End users are increasingly looking for ways to more effectively manage large camera networks and hence video analytics with AI capabilities are of growing importance.  “This new breed of software and benefit businesses in many ways including minimising or eliminating down time, more effectively managing video data, improving response times to incident and much more.  To this end, AgilityGrid offers the latest in video analytics as part of its portfolio including video search software, camera tracking software, abnormal behaviour detection and crowd-based facial recognition.”

Pivot3 offers purpose-built, always-available solutions for video surveillance that eliminate downtime, data loss and dropped frames, but also easily integrate into existing environments. “These can be deployed in hours with commodity hardware, and easily scale out to multiple petabytes as the needs of the business or security and surveillance environment grows.”

Islam Ahmed Ali, Business Development Manager, NIT an Ingram Micro Company

In order to narrow down on the opportunities in this space, system integrators should do strong adoption of transformational technologies while offering solutions and utilize emerging technologies on the video surveillance across the entire value chain, from solution integration to hardware, giving customers a single source for all their technology needs. “Doing so, will give integrators a competitive edge, since most customers prefer end-to-end solutions that cover installation, hosting, analytics, and all other tasks,” adds Ali.

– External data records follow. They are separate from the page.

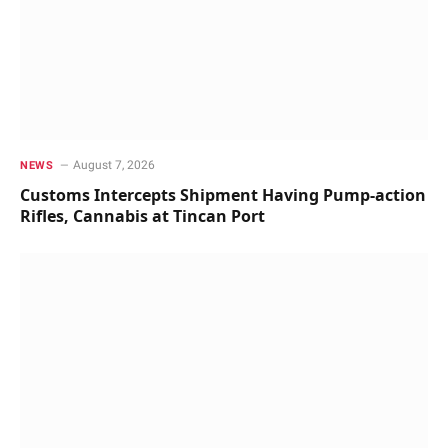
August 7, 2026
NEWS
Customs Intercepts Shipment Having Pump-action
Rifles, Cannabis at Tincan Port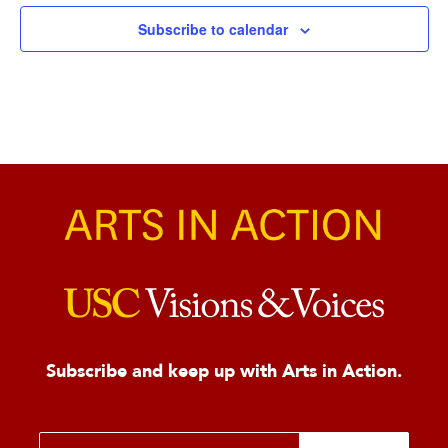
Subscribe to calendar
Subscribe and keep up with Arts in Action.
E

Mohammed adds that new technologies present more opportunities for the professional system integration partners as they can add value to the entire solution, based on their expertise and resources. Plus partners can look forward to more rewarding projects by investing in best of breed solutions across the industry.

The migration to IP-based solutions and its eager adoption by the region has spearheaded a change in customer expectations while driving the costs down. Partners now need to focus on the most effective tools that offer the greatest business benefits, such as greater system visibility, less reliance on the operator, reporting that aids business decision making and helps reduce OPEX. Further, channel players can benefit by providing value-added services that will help them differentiate from competitors. On their part, end users need to evolve beyond the required basic security as per regulations and look at security installations as an investment making it a win-win situation for all.